Prove that one of the straight lines given by $ax^2 + 2hxy + by^2 = 0$ will bisect the angle between the coordinate axes if $\left(a + b\right)^2 = 4h^2$
Let $m_1$ and $m_2$ be the slopes of the lines given by the equation $\;\;$ $ax^2 + 2hxy + by^2 = 0$ $\;\;\; \cdots \; (1)$
The two lines given by equation $(1)$ are
$y - m_1 x = 0$ $\;\;\; \cdots \; (2a)$ $\;$ and $\;$ $y - m_2 x = 0$ $\;\;\; \cdots \; (2b)$
Now, $\;$ $m_1 + m_2 = \dfrac{-2h}{b}$ $\;\;\; \cdots \; (3a)$ $\;$ and $\;\;$ $m_1 m_2 = \dfrac{a}{b}$ $\;\;\; \cdots \; (3b)$
Let the line given by equation $(2a)$ bisect the coordinate axes.
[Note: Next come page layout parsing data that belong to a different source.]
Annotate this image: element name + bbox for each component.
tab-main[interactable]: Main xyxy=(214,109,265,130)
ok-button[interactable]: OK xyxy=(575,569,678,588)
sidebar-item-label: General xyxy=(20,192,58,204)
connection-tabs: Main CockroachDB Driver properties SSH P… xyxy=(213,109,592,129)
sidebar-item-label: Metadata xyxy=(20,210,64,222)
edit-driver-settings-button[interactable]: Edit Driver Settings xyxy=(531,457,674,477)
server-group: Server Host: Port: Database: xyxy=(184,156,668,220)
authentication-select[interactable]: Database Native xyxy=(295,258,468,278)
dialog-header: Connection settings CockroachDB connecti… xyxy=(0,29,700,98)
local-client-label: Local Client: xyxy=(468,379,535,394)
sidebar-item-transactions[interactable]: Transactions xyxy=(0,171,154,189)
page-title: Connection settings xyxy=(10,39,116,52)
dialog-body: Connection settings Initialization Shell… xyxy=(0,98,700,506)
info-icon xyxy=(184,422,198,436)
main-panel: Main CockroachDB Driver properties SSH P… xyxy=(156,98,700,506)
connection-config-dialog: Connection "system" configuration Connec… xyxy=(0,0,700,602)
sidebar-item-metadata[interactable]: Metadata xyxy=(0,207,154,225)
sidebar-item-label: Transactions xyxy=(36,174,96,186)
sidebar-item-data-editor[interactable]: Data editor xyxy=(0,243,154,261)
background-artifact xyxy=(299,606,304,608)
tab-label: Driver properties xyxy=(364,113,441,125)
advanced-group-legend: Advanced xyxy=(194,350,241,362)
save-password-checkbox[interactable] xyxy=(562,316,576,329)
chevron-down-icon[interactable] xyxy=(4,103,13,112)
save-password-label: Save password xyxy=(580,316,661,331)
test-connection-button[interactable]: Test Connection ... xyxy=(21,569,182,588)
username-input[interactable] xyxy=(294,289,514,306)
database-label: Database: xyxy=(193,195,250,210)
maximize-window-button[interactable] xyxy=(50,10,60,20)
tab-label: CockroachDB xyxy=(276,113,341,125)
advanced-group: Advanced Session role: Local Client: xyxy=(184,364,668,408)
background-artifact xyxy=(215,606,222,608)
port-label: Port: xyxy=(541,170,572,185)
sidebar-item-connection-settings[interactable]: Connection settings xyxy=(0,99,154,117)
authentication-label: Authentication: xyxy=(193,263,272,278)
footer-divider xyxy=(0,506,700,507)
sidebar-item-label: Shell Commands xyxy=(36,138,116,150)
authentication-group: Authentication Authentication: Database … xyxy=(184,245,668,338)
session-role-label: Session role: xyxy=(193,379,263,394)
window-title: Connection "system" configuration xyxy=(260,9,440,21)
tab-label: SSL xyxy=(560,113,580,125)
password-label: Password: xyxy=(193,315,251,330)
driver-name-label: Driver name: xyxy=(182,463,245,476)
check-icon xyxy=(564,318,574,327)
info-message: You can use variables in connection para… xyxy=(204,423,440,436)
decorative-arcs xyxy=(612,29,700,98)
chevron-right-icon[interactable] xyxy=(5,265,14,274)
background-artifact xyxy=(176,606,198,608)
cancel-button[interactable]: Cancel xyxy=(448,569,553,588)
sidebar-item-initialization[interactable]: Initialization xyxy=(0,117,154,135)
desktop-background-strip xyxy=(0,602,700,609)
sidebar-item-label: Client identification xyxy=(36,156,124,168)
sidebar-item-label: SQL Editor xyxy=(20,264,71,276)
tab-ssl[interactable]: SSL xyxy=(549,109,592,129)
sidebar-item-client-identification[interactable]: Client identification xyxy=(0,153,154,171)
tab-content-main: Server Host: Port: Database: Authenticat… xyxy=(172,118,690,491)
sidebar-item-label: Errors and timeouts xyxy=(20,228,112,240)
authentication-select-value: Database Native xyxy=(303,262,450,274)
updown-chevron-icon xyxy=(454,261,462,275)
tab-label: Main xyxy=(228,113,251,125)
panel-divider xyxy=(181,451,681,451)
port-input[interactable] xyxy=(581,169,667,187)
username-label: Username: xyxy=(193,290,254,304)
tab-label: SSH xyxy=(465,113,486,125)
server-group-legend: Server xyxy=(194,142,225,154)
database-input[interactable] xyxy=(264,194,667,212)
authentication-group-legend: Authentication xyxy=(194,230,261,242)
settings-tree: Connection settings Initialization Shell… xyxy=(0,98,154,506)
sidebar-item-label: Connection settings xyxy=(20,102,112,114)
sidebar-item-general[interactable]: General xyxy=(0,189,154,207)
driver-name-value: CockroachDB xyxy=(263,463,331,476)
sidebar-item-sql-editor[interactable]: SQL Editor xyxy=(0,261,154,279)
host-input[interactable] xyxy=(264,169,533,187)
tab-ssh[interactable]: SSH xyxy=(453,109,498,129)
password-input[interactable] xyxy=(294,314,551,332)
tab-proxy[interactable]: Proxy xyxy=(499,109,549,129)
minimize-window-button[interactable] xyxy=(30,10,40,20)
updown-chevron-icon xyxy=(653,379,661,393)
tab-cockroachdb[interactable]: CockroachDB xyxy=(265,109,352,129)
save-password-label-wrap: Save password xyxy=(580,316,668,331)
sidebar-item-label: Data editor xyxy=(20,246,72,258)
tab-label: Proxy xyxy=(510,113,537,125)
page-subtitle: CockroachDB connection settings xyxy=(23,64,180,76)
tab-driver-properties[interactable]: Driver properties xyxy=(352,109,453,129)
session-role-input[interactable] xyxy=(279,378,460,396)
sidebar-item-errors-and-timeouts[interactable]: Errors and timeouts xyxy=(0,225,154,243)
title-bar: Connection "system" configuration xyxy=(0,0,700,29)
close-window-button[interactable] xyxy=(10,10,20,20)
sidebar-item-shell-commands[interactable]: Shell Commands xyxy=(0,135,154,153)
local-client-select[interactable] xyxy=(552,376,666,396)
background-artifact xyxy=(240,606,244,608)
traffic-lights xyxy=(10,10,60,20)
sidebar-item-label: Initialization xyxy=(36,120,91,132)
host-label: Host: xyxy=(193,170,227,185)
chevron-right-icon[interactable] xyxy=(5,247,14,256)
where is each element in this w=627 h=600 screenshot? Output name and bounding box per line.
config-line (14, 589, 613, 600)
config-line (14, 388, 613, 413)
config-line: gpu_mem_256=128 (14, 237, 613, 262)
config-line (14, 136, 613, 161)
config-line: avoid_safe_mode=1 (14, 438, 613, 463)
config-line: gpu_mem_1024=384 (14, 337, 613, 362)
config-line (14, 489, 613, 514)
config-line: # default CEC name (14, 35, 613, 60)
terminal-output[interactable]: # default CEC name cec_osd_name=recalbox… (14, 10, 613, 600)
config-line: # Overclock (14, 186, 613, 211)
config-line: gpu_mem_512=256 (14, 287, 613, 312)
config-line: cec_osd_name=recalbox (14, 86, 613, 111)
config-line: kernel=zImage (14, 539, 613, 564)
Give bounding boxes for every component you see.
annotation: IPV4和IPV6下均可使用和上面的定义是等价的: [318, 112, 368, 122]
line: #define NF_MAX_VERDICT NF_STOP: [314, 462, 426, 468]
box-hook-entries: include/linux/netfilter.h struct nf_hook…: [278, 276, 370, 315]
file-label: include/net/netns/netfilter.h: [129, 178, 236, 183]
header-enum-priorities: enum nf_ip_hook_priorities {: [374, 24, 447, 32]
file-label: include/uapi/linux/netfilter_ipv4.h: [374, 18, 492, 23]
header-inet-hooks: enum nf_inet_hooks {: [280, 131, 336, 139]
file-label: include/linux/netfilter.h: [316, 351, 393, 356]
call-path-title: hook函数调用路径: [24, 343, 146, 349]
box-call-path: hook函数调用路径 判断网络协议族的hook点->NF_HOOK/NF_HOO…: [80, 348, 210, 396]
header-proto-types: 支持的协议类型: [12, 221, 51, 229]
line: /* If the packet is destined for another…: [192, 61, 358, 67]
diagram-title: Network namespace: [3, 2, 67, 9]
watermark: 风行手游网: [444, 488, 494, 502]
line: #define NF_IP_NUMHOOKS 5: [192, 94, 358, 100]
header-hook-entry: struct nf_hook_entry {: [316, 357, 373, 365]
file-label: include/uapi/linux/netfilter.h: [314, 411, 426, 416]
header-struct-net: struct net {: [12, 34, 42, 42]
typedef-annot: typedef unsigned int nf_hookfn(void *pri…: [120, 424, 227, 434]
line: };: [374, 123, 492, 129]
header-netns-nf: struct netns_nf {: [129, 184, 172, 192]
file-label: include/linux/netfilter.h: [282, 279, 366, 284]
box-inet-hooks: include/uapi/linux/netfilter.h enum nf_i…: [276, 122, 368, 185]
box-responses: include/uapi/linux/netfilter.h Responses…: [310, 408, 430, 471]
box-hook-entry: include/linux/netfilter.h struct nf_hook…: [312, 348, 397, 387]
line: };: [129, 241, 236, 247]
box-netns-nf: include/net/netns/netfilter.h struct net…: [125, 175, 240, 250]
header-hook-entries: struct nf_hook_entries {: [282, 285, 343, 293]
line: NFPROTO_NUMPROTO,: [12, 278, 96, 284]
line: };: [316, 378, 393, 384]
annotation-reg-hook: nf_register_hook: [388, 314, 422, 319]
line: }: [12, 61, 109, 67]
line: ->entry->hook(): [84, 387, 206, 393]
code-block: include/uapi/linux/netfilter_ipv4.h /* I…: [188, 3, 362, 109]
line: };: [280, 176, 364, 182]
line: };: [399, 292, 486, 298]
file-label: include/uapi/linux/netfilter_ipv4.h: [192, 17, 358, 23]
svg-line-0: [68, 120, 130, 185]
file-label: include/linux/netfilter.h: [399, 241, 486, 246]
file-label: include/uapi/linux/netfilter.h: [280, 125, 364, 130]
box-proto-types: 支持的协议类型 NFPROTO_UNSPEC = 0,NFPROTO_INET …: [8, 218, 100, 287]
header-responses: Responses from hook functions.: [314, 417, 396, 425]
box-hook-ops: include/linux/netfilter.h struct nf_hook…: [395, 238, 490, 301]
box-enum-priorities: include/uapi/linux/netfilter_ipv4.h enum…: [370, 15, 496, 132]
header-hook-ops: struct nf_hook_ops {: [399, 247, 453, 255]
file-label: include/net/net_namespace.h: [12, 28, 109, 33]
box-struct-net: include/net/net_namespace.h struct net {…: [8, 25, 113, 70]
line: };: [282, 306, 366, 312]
Then the angle between the line and the coordinate axis (say, X axis) is $\dfrac{\pi}{4}$
$\therefore$ $\;$ Slope of line given by equation $(2a)$ is $m_1 = \tan \left(\dfrac{\pi}{4}\right) = 1$
Substituting $m_1 = 1$ in equation $(3a)$ gives
$1 + m_2 = \dfrac{-2h}{b}$ $\implies$ $m_2 = \dfrac{-2h}{b} - 1$ $\;\;\; \cdots \; (4a)$
Substituting $m_1 = 1$ in equation $(3b)$ gives
$m_2 = \dfrac{a}{b}$ $\;\;\; \cdots \; (4b)$
$\therefore$ $\;$ We have from equations $(4a)$ and $(4b)$,
$\dfrac{-2h}{b} - 1 = \dfrac{a}{b}$
i.e. $- 2h - b = a$ $\implies$ $a + b = - 2h$ $\implies$ $\left(a + b\right)^2 = 4 h^2$
Hence, one of the straight lines given by $ax^2 + 2hxy + by^2 = 0$ will bisect the angle between the coordinate axes if $\left(a + b\right)^2 = 4h^2$.